Page MenuHomePhabricator

[builds-api] Improve error message when logs time out
Open, LowPublic

Description

Sometimes, builds-api gives up waiting for the logs when it's waiting for the pipelinerun to start:

{"time":"2024-01-10T12:35:59.919354032Z","id":"","remote_ip":"127.0.0.1","host":"127.0.0.1:8000","method":"GET","uri":"/v1/build/tf-test-buildpacks-pipelinerun-7nvk5/logs?follow=True","user_agent":"toolforge_builds_cli toolforge_weld/1.4.0 python-requests/2.28.1","status":500,"error":"","latency":60390174565,"latency_human":"1m0.390174565s","bytes_in":0,"bytes_out":122}
{"level":"error","msg":"Error getting the logs for tf-test-buildpacks-pipelinerun-7nvk5: timed out waiting for pipelinerun to start","time":"2024-01-10T12:35:59Z"}

On the user side, it looks like this:

toolsbeta.tf-test@lima-bookworm:~$ toolforge build start https://gitlab.wikimedia.org/toolforge-repos/wm-lol
BuildClientError: <html>
<head><title>504 Gateway Time-out</title></head>
<body>
<center><h1>504 Gateway Time-out</h1></center>
<hr><center>nginx/1.21.0</center>
</body>
</html>

Please report this issue to the Toolforge admins if it persists: https://w.wiki/6Zuu

The pipeline itself is successful:

toolsbeta.tf-test@lima-bookworm:~$ toolforge build show
Build ID: tf-test-buildpacks-pipelinerun-7nvk5
Start Time: 2024-01-10T12:37:50Z
End Time: 2024-01-10T12:41:25Z
Status: ok
Message: Tasks Completed: 1 (Failed: 0, Cancelled 0), Skipped: 0
Parameters:
    Source URL: https://gitlab.wikimedia.org/toolforge-repos/wm-lol
    Ref: N/A
    Envvars: N/A
Destination Image: 172.19.0.1/tool-tf-test/tool-tf-test:latest
toolsbeta.tf-test@lima-bookworm:~$ toolforge build show tf-test-buildpacks-pipelinerun-7nvk5
Build ID: tf-test-buildpacks-pipelinerun-7nvk5
Start Time: 2024-01-10T12:37:50Z
End Time: 2024-01-10T12:41:25Z
Status: ok
Message: Tasks Completed: 1 (Failed: 0, Cancelled 0), Skipped: 0
Parameters:
    Source URL: https://gitlab.wikimedia.org/toolforge-repos/wm-lol
    Ref: N/A
    Envvars: N/A
Destination Image: 172.19.0.1/tool-tf-test/tool-tf-test:latest

Event Timeline

@Slst2020 we have patches here https://phabricator.wikimedia.org/T354189 that increases the timeout to 10 minutes (it was 1 minute) before.
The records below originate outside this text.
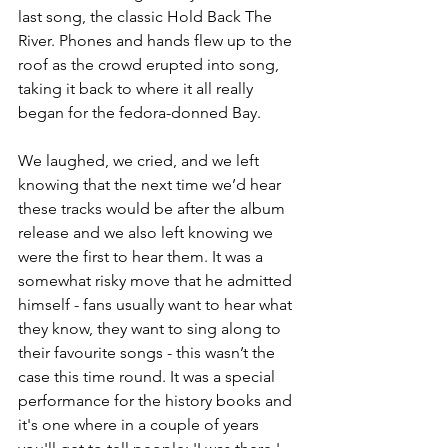
last song, the classic Hold Back The 
River. Phones and hands flew up to the 
roof as the crowd erupted into song, 
taking it back to where it all really 
began for the fedora-donned Bay. 
We laughed, we cried, and we left 
knowing that the next time we’d hear 
these tracks would be after the album 
release and we also left knowing we 
were the first to hear them. It was a 
somewhat risky move that he admitted 
himself - fans usually want to hear what 
they know, they want to sing along to 
their favourite songs - this wasn’t the 
case this time round. It was a special 
performance for the history books and 
it's one where in a couple of years 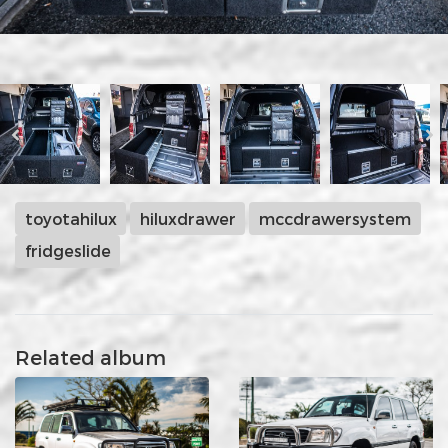
toyotahilux
hiluxdrawer
mccdrawersystem
fridgeslide
Related album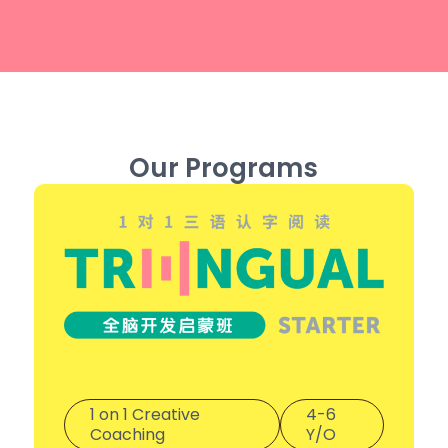
Our Programs
1 on 1 Creative
4-6
Coaching
Y/O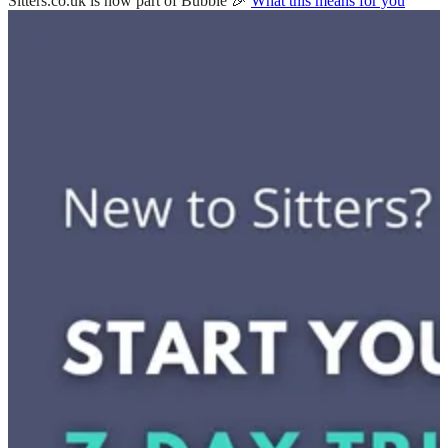
Sitters.co.uk is now part of Bubble 🎉
What this means for you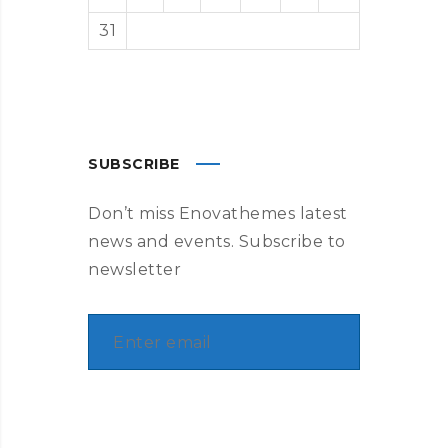
31
« Aug
SUBSCRIBE
Don’t miss Enovathemes latest
news and events. Subscribe to
newsletter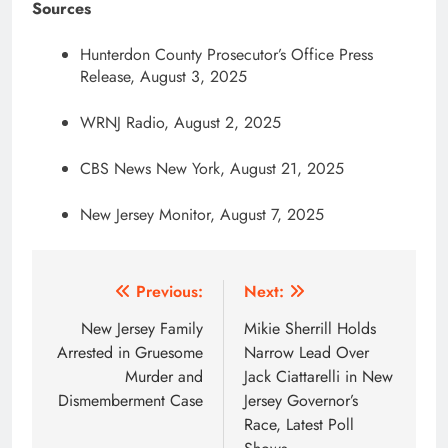
Sources
Hunterdon County Prosecutor’s Office Press
Release, August 3, 2025
WRNJ Radio, August 2, 2025
CBS News New York, August 21, 2025
New Jersey Monitor, August 7, 2025
Post
Previous:
Next:
navigation
New Jersey Family
Mikie Sherrill Holds
Arrested in Gruesome
Narrow Lead Over
Murder and
Jack Ciattarelli in New
Dismemberment Case
Jersey Governor’s
Race, Latest Poll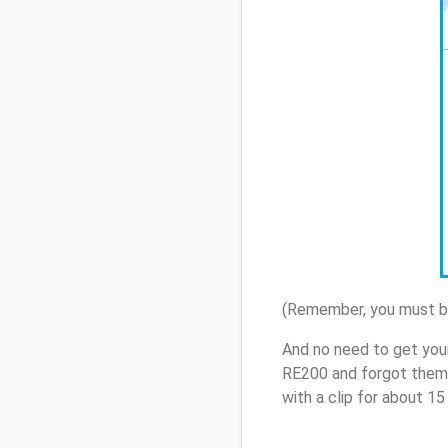
(Remember, you must be
And no need to get you
RE200 and forgot them,
with a clip for about 1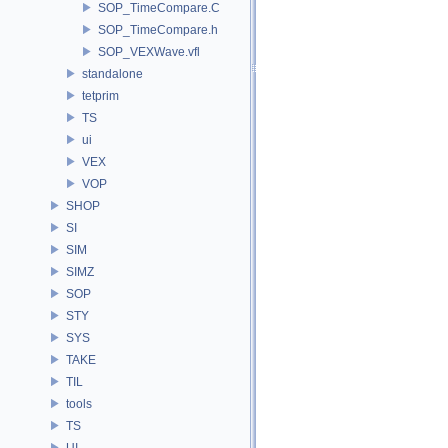
SOP_TimeCompare.C
SOP_TimeCompare.h
SOP_VEXWave.vfl
standalone
tetprim
TS
ui
VEX
VOP
SHOP
SI
SIM
SIMZ
SOP
STY
SYS
TAKE
TIL
tools
TS
UI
This doesn't directly solve the problem you mentioned in the issue but what it does is make it so much less likely to occur in the first place.
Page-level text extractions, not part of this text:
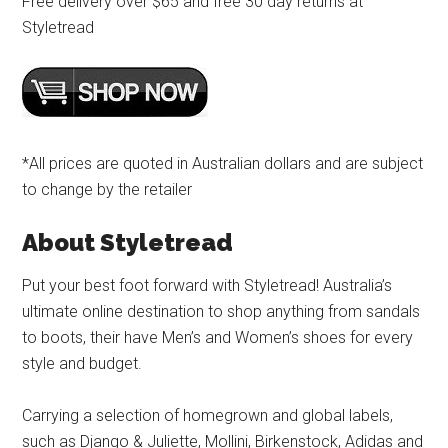
Free delivery over $65 and free 30 day returns at
Styletread
*All prices are quoted in Australian dollars and are subject
to change by the retailer
About Styletread
Put your best foot forward with Styletread! Australia’s
ultimate online destination to shop anything from sandals
to boots, their have Men’s and Women’s shoes for every
style and budget.
Carrying a selection of homegrown and global labels,
such as Django & Juliette, Mollini, Birkenstock, Adidas and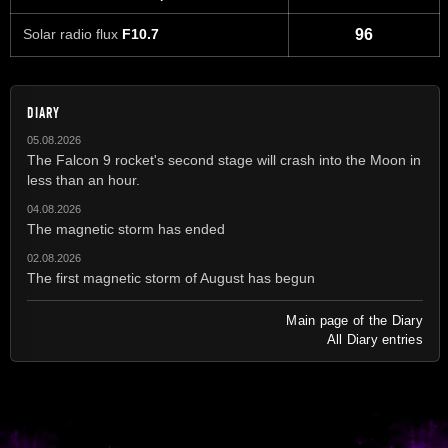
Solar radio flux
F10.7
96
DIARY
05.08.2026
The Falcon 9 rocket's second stage will crash into the Moon in
less than an hour.
04.08.2026
The magnetic storm has ended
02.08.2026
The first magnetic storm of August has begun
Main page of the Diary
All Diary entries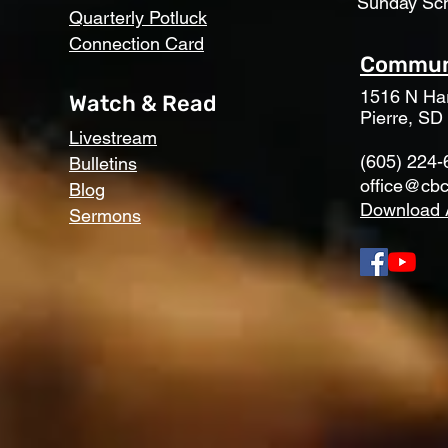
Sunday Sc
Quarterly Potluck
Connection Card
Communi
1516 N Har
Watch & Read
Pierre, SD
Livestream
(605) 224-
Bulletins
office@cbc
Blog
Download 
Sermons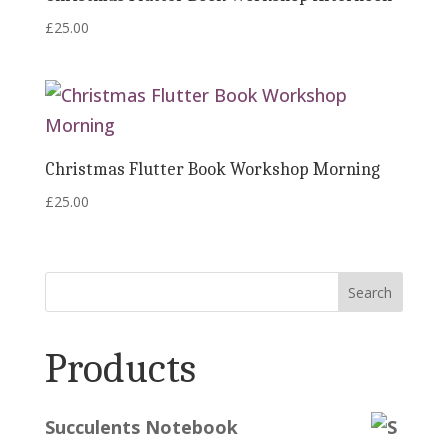
£
25.00
Christmas Flutter Book Workshop Morning
£
25.00
Search
Products
Succulents Notebook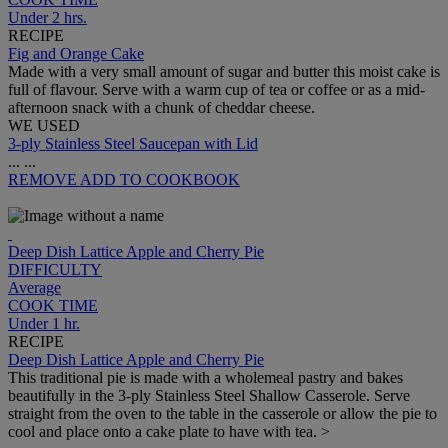
Under 2 hrs.
RECIPE
Fig and Orange Cake
Made with a very small amount of sugar and butter this moist cake is
full of flavour. Serve with a warm cup of tea or coffee or as a mid-
afternoon snack with a chunk of cheddar cheese.
WE USED
3-ply Stainless Steel Saucepan with Lid
...
...
REMOVE
ADD TO COOKBOOK
Deep Dish Lattice Apple and Cherry Pie
DIFFICULTY
Average
COOK TIME
Under 1 hr.
RECIPE
Deep Dish Lattice Apple and Cherry Pie
This traditional pie is made with a wholemeal pastry and bakes
beautifully in the 3-ply Stainless Steel Shallow Casserole. Serve
straight from the oven to the table in the casserole or allow the pie to
cool and place onto a cake plate to have with tea. >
from @taavi: maybe the best solution here is to patch the api gateway to return a nicely formatted json so the client can parse it in a nicer way

dcaro triaged this task as Low priority.Mar 5 2024, 1:12 PM
dcaro edited projects, added Toolforge; removed Toolforge Build Service.
dcaro moved this task from Backlog to Ready to be worked on on the Toolforge board.